What Else You’ll See

Paintbrush Maroon Bells, wildflowers, Aspen, CO

Paintbrush near the inlet to Maroon Lake, with Maroon Bells in the distance. ©Kevin Day

  • Wildflowers – The Elk Mountains are home to a great diversity of wildflowers. The combination of rich soil and heavy winter snowpack contribute to a profusion of color. In the aspen groves, look for Colorado’s state flower, the blue columbine, while along water-courses you will likely see bluebells, parry primrose and shooting stars. Alpine meadows above treeline offer a glimpse into some of the heartiest plants on earth, such as alpine sunflower, alpine forget-me-not and sky pilot.
  • Wildlife – On Maroon Lake, there is a decent chance you will see beaver, particularly around the inlet. In the forests and meadows, mule deer and elk are frequent visitors, while on the rocky alpine slopes above, look for marmots, pika, mountain goats, and Colorado’s state animal, bighorn sheep.

Hiking Trails

  • The rushing waters of Maroon Creek en route to Crater Lake. ©Kevin Day

    The rushing waters of Maroon Creek en route to Crater Lake. ©Kevin Day

    Maroon Lake to Crater Lake (easy) – From where the shuttle drops you off (Maroon-Snowmass Trailhead), it is an easy, flat stroll through meadows along the northern edge of Maroon Lake. Beyond, you enter a grove of aspens and climb almost two miles to the lake, which sits at the foot of the Maroon Bells.

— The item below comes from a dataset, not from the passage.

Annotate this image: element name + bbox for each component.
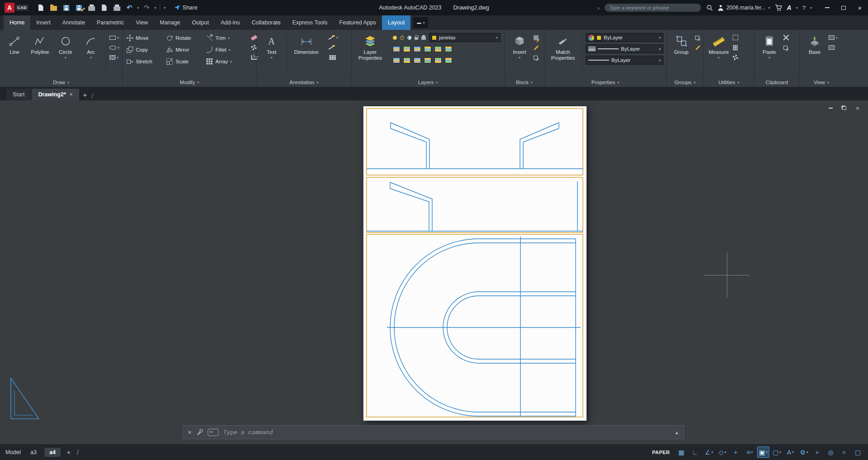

  • East Maroon Creek (fairly strenuous and long) – For a little bit of solitude, visit the East Maroon Trailhead and travel into the beautiful depths of the wilderness area. Passing beneath the eastern face of Pyramid Peak, the trail eventually climbs to the top of Conundrum Pass some 8.5 miles in.
  • Buckskin Pass (strenuous, short but steep) – For a glimpse over the mountaintops of the Elk Mountains, few views are better than the one from atop Buckskin Pass. Located on a rolling-green notch north of the Sleeping Sexton, the pass offers a vista that takes in Pyramid Peak, an unusual view of North Maroon Peak, and distant views of Snowmass Mountain and Snowmass Lake.

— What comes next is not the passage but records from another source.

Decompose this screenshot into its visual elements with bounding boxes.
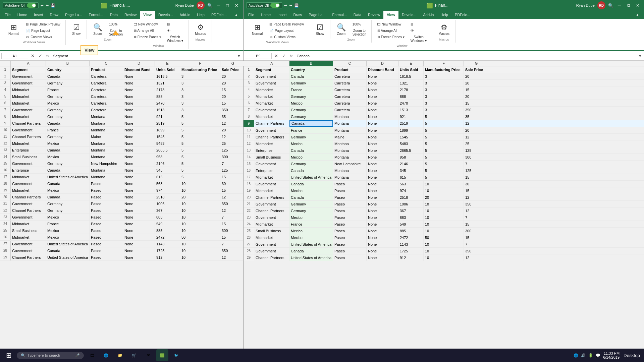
tab-data-left[interactable]: Data bbox=[107, 11, 121, 19]
search-icon-right[interactable]: 🔍 bbox=[608, 3, 613, 8]
mail-icon[interactable]: ✉ bbox=[142, 349, 154, 361]
save-icon-left[interactable]: 💾 bbox=[51, 3, 55, 8]
minimize-right[interactable]: ─ bbox=[616, 2, 623, 9]
col-header-B-right[interactable]: B bbox=[289, 61, 333, 66]
formula-input-left[interactable] bbox=[52, 53, 235, 59]
btn-zoom-left[interactable]: 🔍 Zoom bbox=[90, 21, 105, 37]
cell-ref-right[interactable] bbox=[245, 53, 272, 59]
tab-view-left[interactable]: View bbox=[140, 11, 155, 19]
col-header-B-left[interactable]: B bbox=[46, 61, 90, 66]
formula-cancel-left[interactable]: ✕ bbox=[30, 53, 36, 59]
explorer-icon[interactable]: 📁 bbox=[114, 349, 126, 361]
tab-data-right[interactable]: Data bbox=[350, 11, 365, 19]
tab-review-left[interactable]: Review bbox=[121, 11, 140, 19]
redo-icon-right[interactable]: ↪ bbox=[289, 3, 292, 8]
col-header-D-left[interactable]: D bbox=[123, 61, 155, 66]
taskview-icon[interactable]: 🗔 bbox=[86, 349, 98, 361]
autosave-toggle-right[interactable] bbox=[270, 3, 280, 8]
tab-insert-right[interactable]: Insert bbox=[274, 11, 290, 19]
formula-confirm-left[interactable]: ✓ bbox=[37, 53, 44, 59]
tab-formulas-left[interactable]: Formul... bbox=[85, 11, 106, 19]
col-header-E-right[interactable]: E bbox=[398, 61, 424, 66]
bird-icon[interactable]: 🐦 bbox=[170, 349, 182, 361]
btn-zoomsel-right[interactable]: Zoom toSelection bbox=[350, 28, 369, 37]
btn-show-left[interactable]: ☑ Show bbox=[69, 21, 84, 37]
col-header-G-left[interactable]: G bbox=[220, 61, 246, 66]
tab-review-right[interactable]: Review bbox=[365, 11, 383, 19]
btn-split-right[interactable]: ⊟ bbox=[408, 21, 429, 27]
tab-file-left[interactable]: File bbox=[1, 11, 14, 19]
search-icon-left[interactable]: 🔍 bbox=[207, 3, 213, 8]
redo-icon-left[interactable]: ↪ bbox=[46, 3, 49, 8]
edge-icon[interactable]: 🌐 bbox=[100, 349, 112, 361]
btn-arrange-right[interactable]: ⊞ Arrange All bbox=[375, 28, 407, 34]
tab-help-left[interactable]: Help bbox=[194, 11, 208, 19]
btn-freeze-right[interactable]: ❄ Freeze Panes ▾ bbox=[375, 34, 407, 40]
maximize-left[interactable]: □ bbox=[224, 2, 230, 9]
btn-zoom-right[interactable]: 🔍 Zoom bbox=[334, 21, 349, 37]
tab-pagelayout-right[interactable]: Page La... bbox=[305, 11, 329, 19]
tab-draw-right[interactable]: Draw bbox=[290, 11, 306, 19]
formula-confirm-right[interactable]: ✓ bbox=[281, 53, 287, 59]
btn-100-left[interactable]: 100% bbox=[107, 21, 125, 27]
btn-pagelayout-view-left[interactable]: 📄Page Layout bbox=[23, 28, 63, 34]
start-button[interactable]: ⊞ bbox=[3, 349, 15, 361]
btn-hide-right[interactable]: 👁 bbox=[408, 28, 429, 34]
tab-pdf-right[interactable]: PDFele... bbox=[451, 11, 474, 19]
btn-macros-left[interactable]: ⚙ Macros bbox=[192, 21, 209, 37]
tab-home-right[interactable]: Home bbox=[258, 11, 274, 19]
col-header-C-right[interactable]: C bbox=[333, 61, 367, 66]
btn-split-left[interactable]: ⊟ bbox=[165, 21, 185, 27]
col-header-F-right[interactable]: F bbox=[424, 61, 464, 66]
store-icon[interactable]: 🛒 bbox=[128, 349, 140, 361]
minimize-left[interactable]: ─ bbox=[215, 2, 222, 9]
btn-show-right[interactable]: ☑ Show bbox=[313, 21, 327, 37]
col-header-A-right[interactable]: A bbox=[254, 61, 289, 66]
save-icon-right[interactable]: 💾 bbox=[294, 3, 299, 8]
excel-taskbar-icon[interactable]: 🟩 bbox=[156, 349, 168, 361]
formula-cancel-right[interactable]: ✕ bbox=[273, 53, 279, 59]
tab-expand-left[interactable]: ▲ bbox=[231, 11, 241, 19]
col-header-F-left[interactable]: F bbox=[180, 61, 220, 66]
tab-draw-left[interactable]: Draw bbox=[47, 11, 62, 19]
tab-addins-right[interactable]: Add-in bbox=[420, 11, 437, 19]
undo-icon-right[interactable]: ↩ bbox=[284, 3, 287, 8]
desktop-button[interactable]: Desktop bbox=[622, 352, 641, 359]
btn-hide-left[interactable]: 👁 bbox=[165, 28, 185, 34]
col-header-D-right[interactable]: D bbox=[367, 61, 398, 66]
tab-insert-left[interactable]: Insert bbox=[31, 11, 47, 19]
cell-ref-left[interactable] bbox=[1, 53, 28, 59]
btn-switchwin-left[interactable]: SwitchWindows ▾ bbox=[165, 34, 185, 44]
taskbar-search[interactable]: 🔍 Type here to search 🎤 bbox=[17, 352, 84, 359]
tab-file-right[interactable]: File bbox=[245, 11, 258, 19]
restore-right[interactable]: ⧉ bbox=[625, 2, 632, 9]
tab-addins-left[interactable]: Add-in bbox=[176, 11, 194, 19]
undo-icon-left[interactable]: ↩ bbox=[41, 3, 44, 8]
tab-help-right[interactable]: Help bbox=[437, 11, 451, 19]
btn-switchwin-right[interactable]: SwitchWindows ▾ bbox=[408, 34, 429, 44]
close-right[interactable]: ✕ bbox=[634, 2, 641, 9]
btn-newwin-right[interactable]: 🗖 New Window bbox=[375, 21, 407, 27]
tab-formulas-right[interactable]: Formul... bbox=[329, 11, 350, 19]
col-header-C-left[interactable]: C bbox=[90, 61, 123, 66]
tab-view-right[interactable]: View bbox=[383, 11, 398, 19]
btn-normal-left[interactable]: ⊞ Normal bbox=[5, 21, 22, 37]
tab-pagelayout-left[interactable]: Page La... bbox=[62, 11, 85, 19]
autosave-toggle-left[interactable] bbox=[27, 3, 36, 8]
btn-arrange-left[interactable]: ⊞ Arrange All bbox=[131, 28, 163, 34]
btn-customviews-left[interactable]: 🗂Custom Views bbox=[23, 34, 63, 40]
col-header-G-right[interactable]: G bbox=[464, 61, 489, 66]
tab-home-left[interactable]: Home bbox=[14, 11, 31, 19]
btn-newwin-left[interactable]: 🗖 New Window bbox=[131, 21, 163, 27]
formula-expand-left[interactable]: ▾ bbox=[236, 53, 241, 59]
tab-developer-left[interactable]: Develo... bbox=[155, 11, 176, 19]
btn-100-right[interactable]: 100% bbox=[350, 21, 369, 27]
btn-pagebreak-right[interactable]: ⊟Page Break Preview bbox=[267, 21, 306, 27]
col-header-E-left[interactable]: E bbox=[155, 61, 180, 66]
tab-developer-right[interactable]: Develo... bbox=[398, 11, 420, 19]
tab-pdf-left[interactable]: PDFele... bbox=[208, 11, 230, 19]
btn-customviews-right[interactable]: 🗂Custom Views bbox=[267, 34, 306, 40]
btn-macros-right[interactable]: ⚙ Macros bbox=[435, 21, 452, 37]
tab-expand-right[interactable]: ▲ bbox=[632, 11, 643, 19]
btn-normal-right[interactable]: ⊞ Normal bbox=[249, 21, 266, 37]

(Note: The Maroon Bells are two of the most challenging and dangerous mountains to climb in Colorado. This post is geared to those who want to take it down a notch, and does not include route info for making an ascent on the summit.

Camping

Three small, intimate and perfectly gorgeous campgrounds can be found along Maroon Creek Road — Silver Bell, Silver Bar and Silver Queen. Operated by the U.S. National Forest Service, you can make reservations online at www.recreation.gov. One advantage to camping in the valley is that your vehicle is free of usage restrictions on Maroon Creek Road.

Driving There On Your Own

From Memorial Day to Labor Day, Maroon Creek Road has several restrictions on vehicular traffic, including:

  • Personal Vehicles – Access in summer is restricted to 7am–9am, with an entrance fee of $10. From 9am to 5pm, you must take the shuttle bus from Aspen Highlands. Some exceptions apply. Visit the White River National Forest website for more.
  • Shuttles – Regular shuttles travel up Maroon Creek Road to Maroon Lake. Pickup occurs every 20 minutes at the Aspen Highlands Village parking lot. Bus passes can be purchased for $6 at Four-Mountain Sports. Shuttles operate every day from mid-June to Labor Day, and on Fridays, Saturdays and Sundays in the fall. The road is closed in mid-November.